Rootly | Alerting as Code: How Mistral AI Uses Terraform as the Source of Truth

Alerting is often treated as an operational afterthought. It’s configured late, adjusted manually, and slowly drifts out of sync with the systems it’s meant to protect. That approach might survive in relatively static environments. It breaks down quickly in AI systems.

At Mistral AI, production is always evolving. Models are added, updated, and deprecated. Capabilities differ between versions. Correctness matters as much as availability, and failures aren’t always deterministic. In that environment, traditional alerting just doesn’t cut and introduces risk.

Checks go missing. Routing becomes inconsistent. Pager noise increases even as blind spots appear.

As explained by Mistral AI Senior SRE Devon Mizelle in a recent webinar, the solution wasn’t to add more dashboards or tune thresholds. It was to make alerting deterministic.

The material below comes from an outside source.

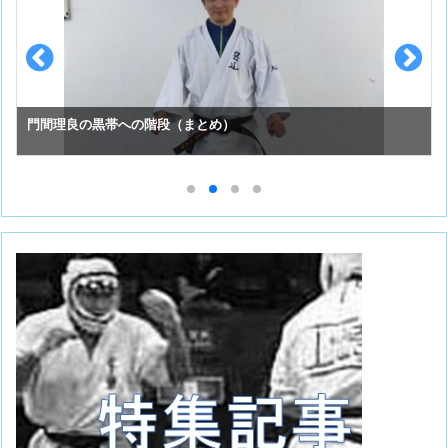
スーパーセーフのお手入れ （①初めての投稿）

Terraform became the source of truth: not only for infrastructure, but for what should be monitored, how alerts are grouped, and who owns them.

This post walks through how that approach works in practice, and why treating alerting as code became non-negotiable.

Why alerting breaks first in AI systems

AI systems introduce failure modes that traditional alerting models don’t handle well: models evolve independently of application code, capabilities vary across versions, non-deterministic behavior makes correctness harder to validate than simple uptime.

In practice, alerting systems fail in three ways.

Configuration drift: when monitors are created manually or semi-manually, they inevitably diverge from reality. A new model ships without a check. An old check keeps firing for something no longer exposed. Over time, no one is fully confident in what’s actually covered.
Inconsistent signal: similar systems end up with different thresholds, frequencies, or paging behavior depending on who set them up and when. That inconsistency erodes trust and slows down incident response.
Alert fatigue: teams get both too many alerts and not enough coverage. Noise hides real failures, while gaps remain unnoticed until users report issues.

None of these problems are unique to AI. What changes is the pace. When production surfaces evolve daily, alerting that depends on humans remembering to configure things will always lag behind.

Making Terraform the source of truth

The core decision was simple: if alerting matters, it needs the same guarantees as infrastructure.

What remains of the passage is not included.